Pero todo esto no es nuevo en Valencia, que ya vivió un grave accidente de metro el 3 de julio de 2006 que causó la muerte de 43 personas e hirió a otras 47, sin que, como no, se produjera asunción alguna de responsabilidad o dimisión por parte de los responsables políticos, más allá de atizarse recíprocamente entre gobierno y oposición en mitad de las constantes protestas organizadas por la asociación de víctimas, habiendo finalizado el eterno proceso judicial seguido con un acuerdo completamente intrascendente y sin consecuencia alguna. Tampoco para los vecinos que lo perdieron todo en La Palma por la erupción del Volcán de Cumbre Vieja el 19 de septiembre de 2021, que siguen esperando los fondos prometidos en compensación por sus viviendas, cubiertas por metros de lava volcánica, mientras ochenta y cinco familias continúan viviendo en casas contenedor en Los Llanos de Aridane y treinta y seis en casas de madera en El Paso, así como otras treinta familias sobreviven gracias a la ayuda de Cáritas o de alquileres sociales. Lo mismo sucede en Lorca, localidad murciana que fue arrasada por un terremoto el 11 de mayo de 2011, en el que perdieron la vida nueve personas y sucumbieron múltiples construcciones, donde los damnificados llevan esperando casi catorce años las ayudas pendientes, ancladas a una eterna burocracia que las mantiene en un eterno limbo.

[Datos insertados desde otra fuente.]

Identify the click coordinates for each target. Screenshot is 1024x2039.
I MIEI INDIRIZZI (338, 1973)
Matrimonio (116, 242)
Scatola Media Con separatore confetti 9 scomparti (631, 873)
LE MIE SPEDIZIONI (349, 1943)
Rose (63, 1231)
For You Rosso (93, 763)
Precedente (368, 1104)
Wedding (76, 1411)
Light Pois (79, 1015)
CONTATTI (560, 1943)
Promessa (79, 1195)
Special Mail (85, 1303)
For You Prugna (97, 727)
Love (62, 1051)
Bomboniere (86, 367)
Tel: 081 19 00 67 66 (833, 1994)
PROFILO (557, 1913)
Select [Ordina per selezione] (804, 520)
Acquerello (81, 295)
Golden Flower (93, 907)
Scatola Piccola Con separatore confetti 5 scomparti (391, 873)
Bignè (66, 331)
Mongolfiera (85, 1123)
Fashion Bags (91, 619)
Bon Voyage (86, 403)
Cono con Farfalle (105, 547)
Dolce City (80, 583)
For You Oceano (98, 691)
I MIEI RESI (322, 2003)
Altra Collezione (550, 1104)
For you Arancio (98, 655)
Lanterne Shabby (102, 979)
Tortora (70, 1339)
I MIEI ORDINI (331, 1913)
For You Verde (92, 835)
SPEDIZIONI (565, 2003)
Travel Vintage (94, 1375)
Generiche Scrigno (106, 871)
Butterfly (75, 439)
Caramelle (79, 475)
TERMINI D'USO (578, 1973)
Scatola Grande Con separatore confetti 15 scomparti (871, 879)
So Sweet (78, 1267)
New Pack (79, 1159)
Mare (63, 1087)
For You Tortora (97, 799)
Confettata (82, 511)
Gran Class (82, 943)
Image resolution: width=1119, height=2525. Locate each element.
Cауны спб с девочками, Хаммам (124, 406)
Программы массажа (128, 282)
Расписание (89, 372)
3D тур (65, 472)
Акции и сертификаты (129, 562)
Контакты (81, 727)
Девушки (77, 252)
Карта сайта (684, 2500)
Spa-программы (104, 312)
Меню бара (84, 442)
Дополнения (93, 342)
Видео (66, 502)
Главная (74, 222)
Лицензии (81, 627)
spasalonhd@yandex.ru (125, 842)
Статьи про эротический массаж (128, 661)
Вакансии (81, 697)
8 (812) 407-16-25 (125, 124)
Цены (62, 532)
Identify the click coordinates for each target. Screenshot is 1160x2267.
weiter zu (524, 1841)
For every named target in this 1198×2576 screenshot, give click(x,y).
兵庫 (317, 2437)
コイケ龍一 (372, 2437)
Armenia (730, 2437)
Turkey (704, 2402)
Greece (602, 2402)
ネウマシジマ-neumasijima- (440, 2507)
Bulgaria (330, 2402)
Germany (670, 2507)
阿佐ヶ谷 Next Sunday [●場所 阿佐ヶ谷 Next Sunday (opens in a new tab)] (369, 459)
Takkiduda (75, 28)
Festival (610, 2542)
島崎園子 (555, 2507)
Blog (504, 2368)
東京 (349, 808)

Como he leído en alguna pancarta viral, «lo que le pasa al país es que la solución está en manos del problema». Tal cual. Porque el Estado, al que todos fiamos nuestra suerte, se ha transformado en un interesado servidor del propio sistema político. Está ausente, secuestrado, perdido en absurdas batallas internas para dar exclusiva satisfacción a sus intereses partidistas, mientras es incapaz de servir a los ciudadanos a los que representa cuando éstos más lo necesitan. También el sistema autonómico ha fallado estrepitosamente, resultando insuficiente ante tamañas catástrofes. Por eso nadie cree ya en unas instituciones, tripuladas por personal carente de preparación que muestra todas sus vergüenzas con declaraciones y actuaciones lamentables. Y sí, es cierto, las luces se apagarán y las cámaras se marcharán, pero recuerden que solo el pueblo salva al pueblo y que no es posible un futuro sin memoria. Por eso tampoco deben obviar que ese mismo pueblo ni olvida ni perdona.